- [Task instructions] Every entry below is to be copied exactly as written.
****************
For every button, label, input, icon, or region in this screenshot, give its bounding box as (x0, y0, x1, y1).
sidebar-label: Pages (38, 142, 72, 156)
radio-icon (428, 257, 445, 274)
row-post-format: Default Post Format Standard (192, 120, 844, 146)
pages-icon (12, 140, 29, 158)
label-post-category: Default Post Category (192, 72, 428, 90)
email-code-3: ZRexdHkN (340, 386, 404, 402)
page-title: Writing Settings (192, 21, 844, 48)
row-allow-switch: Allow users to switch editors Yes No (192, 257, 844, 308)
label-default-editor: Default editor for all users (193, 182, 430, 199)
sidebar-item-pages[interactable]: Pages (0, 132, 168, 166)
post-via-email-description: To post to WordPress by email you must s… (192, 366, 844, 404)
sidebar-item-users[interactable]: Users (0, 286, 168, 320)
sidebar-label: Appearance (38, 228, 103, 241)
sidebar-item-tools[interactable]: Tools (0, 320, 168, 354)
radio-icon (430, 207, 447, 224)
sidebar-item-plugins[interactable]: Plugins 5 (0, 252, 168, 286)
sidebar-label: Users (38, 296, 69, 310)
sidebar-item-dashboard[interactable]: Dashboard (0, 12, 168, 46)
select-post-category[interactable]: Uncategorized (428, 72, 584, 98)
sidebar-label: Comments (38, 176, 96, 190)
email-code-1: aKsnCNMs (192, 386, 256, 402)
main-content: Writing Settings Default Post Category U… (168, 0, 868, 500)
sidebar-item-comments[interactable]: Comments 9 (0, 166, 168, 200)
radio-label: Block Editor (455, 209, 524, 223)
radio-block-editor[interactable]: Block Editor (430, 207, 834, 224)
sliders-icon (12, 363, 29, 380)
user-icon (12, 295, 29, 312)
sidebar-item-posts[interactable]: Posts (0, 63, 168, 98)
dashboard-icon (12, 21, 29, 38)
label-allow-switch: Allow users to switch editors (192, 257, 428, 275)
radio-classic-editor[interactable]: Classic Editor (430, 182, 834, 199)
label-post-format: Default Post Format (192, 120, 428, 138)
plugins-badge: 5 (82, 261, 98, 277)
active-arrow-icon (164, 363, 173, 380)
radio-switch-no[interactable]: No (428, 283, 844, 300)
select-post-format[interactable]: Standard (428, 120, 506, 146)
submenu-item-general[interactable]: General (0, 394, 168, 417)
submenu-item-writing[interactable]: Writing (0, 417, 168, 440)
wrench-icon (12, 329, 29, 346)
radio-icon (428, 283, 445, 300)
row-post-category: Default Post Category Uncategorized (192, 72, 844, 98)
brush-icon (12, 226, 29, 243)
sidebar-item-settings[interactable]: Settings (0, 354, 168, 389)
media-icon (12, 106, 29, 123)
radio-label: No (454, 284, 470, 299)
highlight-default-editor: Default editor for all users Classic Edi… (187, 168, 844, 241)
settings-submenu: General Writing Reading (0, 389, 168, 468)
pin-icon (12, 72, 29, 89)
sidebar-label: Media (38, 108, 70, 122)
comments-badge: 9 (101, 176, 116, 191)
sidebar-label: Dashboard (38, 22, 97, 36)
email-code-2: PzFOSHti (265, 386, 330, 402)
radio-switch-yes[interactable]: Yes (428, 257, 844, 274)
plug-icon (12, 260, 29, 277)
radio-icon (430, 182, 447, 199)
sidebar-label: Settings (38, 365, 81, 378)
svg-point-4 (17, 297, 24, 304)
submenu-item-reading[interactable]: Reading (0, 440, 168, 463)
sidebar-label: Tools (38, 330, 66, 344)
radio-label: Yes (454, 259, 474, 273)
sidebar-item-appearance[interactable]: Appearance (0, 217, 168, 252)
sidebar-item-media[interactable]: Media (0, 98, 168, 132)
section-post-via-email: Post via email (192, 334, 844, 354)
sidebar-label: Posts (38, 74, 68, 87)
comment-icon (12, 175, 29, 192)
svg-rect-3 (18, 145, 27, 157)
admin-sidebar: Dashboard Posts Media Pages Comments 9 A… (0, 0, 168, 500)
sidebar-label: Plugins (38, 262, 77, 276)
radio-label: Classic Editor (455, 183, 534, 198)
****************
- [Written solution]
For every button, label, input, icon, or region in this screenshot, give its bounding box as (x0, y0, x1, y1).
sidebar-label: Pages (38, 142, 72, 156)
radio-icon (428, 257, 445, 274)
row-post-format: Default Post Format Standard (192, 120, 844, 146)
pages-icon (12, 140, 29, 158)
label-post-category: Default Post Category (192, 72, 428, 90)
email-code-3: ZRexdHkN (340, 386, 404, 402)
page-title: Writing Settings (192, 21, 844, 48)
row-allow-switch: Allow users to switch editors Yes No (192, 257, 844, 308)
label-default-editor: Default editor for all users (193, 182, 430, 199)
sidebar-item-pages[interactable]: Pages (0, 132, 168, 166)
post-via-email-description: To post to WordPress by email you must s… (192, 366, 844, 404)
sidebar-item-users[interactable]: Users (0, 286, 168, 320)
sidebar-label: Appearance (38, 228, 103, 241)
sidebar-item-tools[interactable]: Tools (0, 320, 168, 354)
radio-icon (430, 207, 447, 224)
sidebar-item-plugins[interactable]: Plugins 5 (0, 252, 168, 286)
sidebar-label: Users (38, 296, 69, 310)
sidebar-item-dashboard[interactable]: Dashboard (0, 12, 168, 46)
select-post-category[interactable]: Uncategorized (428, 72, 584, 98)
sidebar-label: Comments (38, 176, 96, 190)
email-code-1: aKsnCNMs (192, 386, 256, 402)
main-content: Writing Settings Default Post Category U… (168, 0, 868, 500)
sidebar-item-comments[interactable]: Comments 9 (0, 166, 168, 200)
radio-label: Block Editor (455, 209, 524, 223)
radio-block-editor[interactable]: Block Editor (430, 207, 834, 224)
sliders-icon (12, 363, 29, 380)
user-icon (12, 295, 29, 312)
sidebar-item-posts[interactable]: Posts (0, 63, 168, 98)
dashboard-icon (12, 21, 29, 38)
label-allow-switch: Allow users to switch editors (192, 257, 428, 275)
radio-classic-editor[interactable]: Classic Editor (430, 182, 834, 199)
label-post-format: Default Post Format (192, 120, 428, 138)
plugins-badge: 5 (82, 261, 98, 277)
active-arrow-icon (164, 363, 173, 380)
radio-switch-no[interactable]: No (428, 283, 844, 300)
select-post-format[interactable]: Standard (428, 120, 506, 146)
submenu-item-general[interactable]: General (0, 394, 168, 417)
submenu-item-writing[interactable]: Writing (0, 417, 168, 440)
wrench-icon (12, 329, 29, 346)
radio-icon (428, 283, 445, 300)
row-post-category: Default Post Category Uncategorized (192, 72, 844, 98)
brush-icon (12, 226, 29, 243)
sidebar-item-settings[interactable]: Settings (0, 354, 168, 389)
media-icon (12, 106, 29, 123)
radio-label: No (454, 284, 470, 299)
highlight-default-editor: Default editor for all users Classic Edi… (187, 168, 844, 241)
settings-submenu: General Writing Reading (0, 389, 168, 468)
pin-icon (12, 72, 29, 89)
sidebar-label: Media (38, 108, 70, 122)
comments-badge: 9 (101, 176, 116, 191)
sidebar-label: Dashboard (38, 22, 97, 36)
email-code-2: PzFOSHti (265, 386, 330, 402)
radio-switch-yes[interactable]: Yes (428, 257, 844, 274)
plug-icon (12, 260, 29, 277)
radio-icon (430, 182, 447, 199)
sidebar-label: Settings (38, 365, 81, 378)
svg-point-4 (17, 297, 24, 304)
submenu-item-reading[interactable]: Reading (0, 440, 168, 463)
sidebar-label: Tools (38, 330, 66, 344)
radio-label: Yes (454, 259, 474, 273)
sidebar-item-appearance[interactable]: Appearance (0, 217, 168, 252)
sidebar-item-media[interactable]: Media (0, 98, 168, 132)
section-post-via-email: Post via email (192, 334, 844, 354)
sidebar-label: Posts (38, 74, 68, 87)
comment-icon (12, 175, 29, 192)
svg-rect-3 (18, 145, 27, 157)
admin-sidebar: Dashboard Posts Media Pages Comments 9 A… (0, 0, 168, 500)
sidebar-label: Plugins (38, 262, 77, 276)
radio-label: Classic Editor (455, 183, 534, 198)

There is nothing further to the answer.